23 A cet égard, il suffit de constater que, selon la jurisprudence de la Cour, le simple ajout sur l'étiquette d'informations telles que celles décrites dans la question préjudicielle ne saurait constituer un motif légitime au sens de l'article 7, paragraphe 2, de la directive sur les marques, pourvu que l'étiquette ainsi modifiée n'omette pas certaines informations importantes ou ne mentionne pas des informations inexactes ou ne se présente pas d'une manière telle qu'elle puisse nuire à la
réputation de la marque et à celle de son titulaire (voir arrêt Bristol-Myers Squibb e.a., précité, points 65, 75 et 76).
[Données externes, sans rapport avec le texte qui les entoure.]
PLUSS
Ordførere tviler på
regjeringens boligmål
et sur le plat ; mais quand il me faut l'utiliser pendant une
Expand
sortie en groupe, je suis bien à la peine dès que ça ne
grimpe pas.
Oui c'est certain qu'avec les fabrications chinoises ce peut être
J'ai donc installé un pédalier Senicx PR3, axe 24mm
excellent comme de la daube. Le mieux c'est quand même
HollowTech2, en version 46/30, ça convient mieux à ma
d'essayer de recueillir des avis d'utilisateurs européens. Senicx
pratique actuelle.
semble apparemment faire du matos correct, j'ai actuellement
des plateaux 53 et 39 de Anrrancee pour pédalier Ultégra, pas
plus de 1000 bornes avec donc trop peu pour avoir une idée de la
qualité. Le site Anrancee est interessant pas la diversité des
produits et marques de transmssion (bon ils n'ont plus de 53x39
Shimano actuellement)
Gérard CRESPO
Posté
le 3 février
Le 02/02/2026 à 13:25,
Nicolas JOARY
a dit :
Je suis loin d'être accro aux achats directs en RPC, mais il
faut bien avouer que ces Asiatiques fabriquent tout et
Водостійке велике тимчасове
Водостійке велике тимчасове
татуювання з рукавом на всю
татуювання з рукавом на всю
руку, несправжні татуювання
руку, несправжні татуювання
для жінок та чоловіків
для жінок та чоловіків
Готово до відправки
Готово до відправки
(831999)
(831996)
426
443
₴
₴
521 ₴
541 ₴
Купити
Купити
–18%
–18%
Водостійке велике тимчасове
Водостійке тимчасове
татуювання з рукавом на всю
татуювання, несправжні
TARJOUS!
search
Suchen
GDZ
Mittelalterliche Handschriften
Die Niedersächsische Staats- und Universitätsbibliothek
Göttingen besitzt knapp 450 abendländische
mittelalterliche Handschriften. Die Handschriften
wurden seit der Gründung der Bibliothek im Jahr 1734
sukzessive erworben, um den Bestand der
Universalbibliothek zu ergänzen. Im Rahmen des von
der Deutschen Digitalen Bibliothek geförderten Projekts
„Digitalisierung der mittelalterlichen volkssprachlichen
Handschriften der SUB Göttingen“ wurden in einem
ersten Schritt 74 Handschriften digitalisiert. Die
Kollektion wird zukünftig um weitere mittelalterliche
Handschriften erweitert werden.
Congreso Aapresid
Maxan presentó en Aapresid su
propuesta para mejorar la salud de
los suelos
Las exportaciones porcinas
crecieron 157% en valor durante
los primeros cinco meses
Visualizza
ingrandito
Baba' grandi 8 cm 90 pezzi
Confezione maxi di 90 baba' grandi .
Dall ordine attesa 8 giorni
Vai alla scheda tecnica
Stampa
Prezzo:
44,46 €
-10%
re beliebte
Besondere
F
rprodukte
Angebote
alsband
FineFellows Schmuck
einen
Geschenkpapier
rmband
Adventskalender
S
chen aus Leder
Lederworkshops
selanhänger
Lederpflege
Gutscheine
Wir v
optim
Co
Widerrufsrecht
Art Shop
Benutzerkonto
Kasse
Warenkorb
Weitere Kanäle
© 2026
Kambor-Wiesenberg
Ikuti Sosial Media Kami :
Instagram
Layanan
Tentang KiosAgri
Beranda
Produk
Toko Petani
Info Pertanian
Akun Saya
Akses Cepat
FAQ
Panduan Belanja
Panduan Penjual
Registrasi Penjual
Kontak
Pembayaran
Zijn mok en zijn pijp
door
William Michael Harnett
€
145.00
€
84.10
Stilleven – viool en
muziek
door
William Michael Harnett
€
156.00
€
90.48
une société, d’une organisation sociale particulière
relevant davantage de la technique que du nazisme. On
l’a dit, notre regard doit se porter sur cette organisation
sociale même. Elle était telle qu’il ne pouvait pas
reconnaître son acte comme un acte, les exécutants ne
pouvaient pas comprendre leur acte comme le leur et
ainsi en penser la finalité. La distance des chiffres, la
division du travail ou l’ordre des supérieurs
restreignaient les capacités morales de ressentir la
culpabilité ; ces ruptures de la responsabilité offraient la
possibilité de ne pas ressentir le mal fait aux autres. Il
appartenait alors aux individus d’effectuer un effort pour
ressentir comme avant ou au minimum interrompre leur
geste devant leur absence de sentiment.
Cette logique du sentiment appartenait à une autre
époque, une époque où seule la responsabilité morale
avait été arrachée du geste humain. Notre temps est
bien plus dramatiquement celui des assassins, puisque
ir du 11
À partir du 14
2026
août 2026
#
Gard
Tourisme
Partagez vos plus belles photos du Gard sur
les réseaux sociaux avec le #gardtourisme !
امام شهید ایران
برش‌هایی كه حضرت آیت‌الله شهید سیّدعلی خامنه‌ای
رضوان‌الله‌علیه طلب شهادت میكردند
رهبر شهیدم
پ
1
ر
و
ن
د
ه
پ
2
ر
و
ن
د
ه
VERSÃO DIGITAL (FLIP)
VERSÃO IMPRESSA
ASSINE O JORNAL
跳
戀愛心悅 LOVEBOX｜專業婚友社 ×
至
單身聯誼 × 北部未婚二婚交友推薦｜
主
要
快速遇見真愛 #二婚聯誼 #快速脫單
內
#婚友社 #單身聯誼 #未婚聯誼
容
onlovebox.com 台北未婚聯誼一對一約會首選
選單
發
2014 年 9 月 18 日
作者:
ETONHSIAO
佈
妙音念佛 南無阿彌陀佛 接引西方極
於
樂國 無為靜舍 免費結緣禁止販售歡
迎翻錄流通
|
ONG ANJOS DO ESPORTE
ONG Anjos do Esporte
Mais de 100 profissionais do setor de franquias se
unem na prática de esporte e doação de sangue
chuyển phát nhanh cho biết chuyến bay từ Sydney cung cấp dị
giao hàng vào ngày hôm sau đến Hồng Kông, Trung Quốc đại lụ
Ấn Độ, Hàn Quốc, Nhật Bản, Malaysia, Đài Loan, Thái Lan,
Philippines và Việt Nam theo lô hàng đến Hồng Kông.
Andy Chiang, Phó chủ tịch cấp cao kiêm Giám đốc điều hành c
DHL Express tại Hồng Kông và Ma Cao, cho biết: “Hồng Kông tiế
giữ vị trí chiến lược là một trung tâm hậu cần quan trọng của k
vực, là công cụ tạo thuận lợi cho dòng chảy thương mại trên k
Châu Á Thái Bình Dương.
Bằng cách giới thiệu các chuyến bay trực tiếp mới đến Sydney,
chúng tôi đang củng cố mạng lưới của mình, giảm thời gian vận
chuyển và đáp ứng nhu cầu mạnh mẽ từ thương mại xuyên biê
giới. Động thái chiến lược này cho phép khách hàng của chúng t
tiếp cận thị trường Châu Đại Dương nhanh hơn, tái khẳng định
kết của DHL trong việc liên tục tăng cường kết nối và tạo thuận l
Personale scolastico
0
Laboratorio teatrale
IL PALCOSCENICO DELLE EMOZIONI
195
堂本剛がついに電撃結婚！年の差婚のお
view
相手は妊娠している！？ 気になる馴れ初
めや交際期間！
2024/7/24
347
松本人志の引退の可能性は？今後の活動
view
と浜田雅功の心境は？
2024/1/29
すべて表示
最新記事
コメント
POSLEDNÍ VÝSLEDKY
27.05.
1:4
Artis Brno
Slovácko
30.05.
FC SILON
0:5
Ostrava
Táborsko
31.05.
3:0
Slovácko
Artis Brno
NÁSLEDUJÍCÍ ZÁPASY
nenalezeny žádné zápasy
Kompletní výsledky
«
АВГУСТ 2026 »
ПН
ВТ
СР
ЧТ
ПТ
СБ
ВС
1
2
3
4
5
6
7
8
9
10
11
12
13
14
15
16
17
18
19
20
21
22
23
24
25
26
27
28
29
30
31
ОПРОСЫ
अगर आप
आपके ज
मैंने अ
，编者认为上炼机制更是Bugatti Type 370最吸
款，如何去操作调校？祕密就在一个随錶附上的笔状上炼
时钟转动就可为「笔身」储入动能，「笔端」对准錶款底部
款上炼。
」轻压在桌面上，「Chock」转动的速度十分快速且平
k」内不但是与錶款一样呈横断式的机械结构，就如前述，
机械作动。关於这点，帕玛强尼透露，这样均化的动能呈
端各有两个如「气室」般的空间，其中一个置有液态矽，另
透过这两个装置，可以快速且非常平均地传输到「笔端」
24 Il y a dès lors lieu de répondre que l'article 7 de la directive sur les marques doit être interprété en ce sens qu'il s'oppose à l'application d'une règle nationale dans l'État membre A selon laquelle le titulaire d'un droit de marque peut empêcher l'importation d'un produit protégé par la marque dans une situation où
- le produit a été fabriqué dans un pays tiers,
- il a été importé dans l'État membre B par le titulaire de la marque ou par une autre société appartenant au même groupe que le titulaire de la marque,
- il a été acquis licitement dans l'État membre B par un négociant indépendant qui l'a exporté vers l'État membre A,
- il n'a subi aucune transformation et l'emballage n'a pas été modifié, à l'exception de l'addition sur l'étiquette de certaines mentions destinées à répondre aux exigences de la législation de l'État membre d'importation, et
- les droits de marque sont détenus dans les États membres A et B par le même groupe.
Décisions sur les dépenses
Sur les dépens
25 Les frais exposés par le gouvernement français ainsi que par la Commission des Communautés européennes, qui ont soumis des observations à la Cour, ne peuvent faire l'objet d'un remboursement. La procédure revêtant, à l'égard des parties au principal, le caractère d'un incident soulevé devant la juridiction nationale, il appartient à celle-ci de statuer sur les dépens.
Dispositif
Par ces motifs,
LA COUR
(cinquième chambre),
statuant sur les questions à elle soumises par le tribunal de commerce de Pontoise, par jugement du 3 octobre 1995, dit pour droit:
L'article 7 de la première directive 89/104/CEE du Conseil, du 21 décembre 1988, rapprochant les législations des États membres sur les marques, doit être interprété en ce sens qu'il s'oppose à l'application d'une règle nationale dans l'État membre A selon laquelle le titulaire d'un droit de marque peut empêcher l'importation d'un produit protégé par la marque dans une situation où
- le produit a été fabriqué dans un pays tiers,
- il a été importé dans l'État membre B par le titulaire de la marque ou par une autre société appartenant au même groupe que le titulaire de la marque,
- il a été acquis licitement dans l'État membre B par un négociant indépendant qui l'a exporté vers l'État membre A,
- il n'a subi aucune transformation et l'emballage n'a pas été modifié, à l'exception de l'addition sur l'étiquette de certaines mentions destinées à répondre aux exigences de la législation de l'État membre d'importation, et
- les droits de marque sont détenus dans les États membres A et B par le même groupe.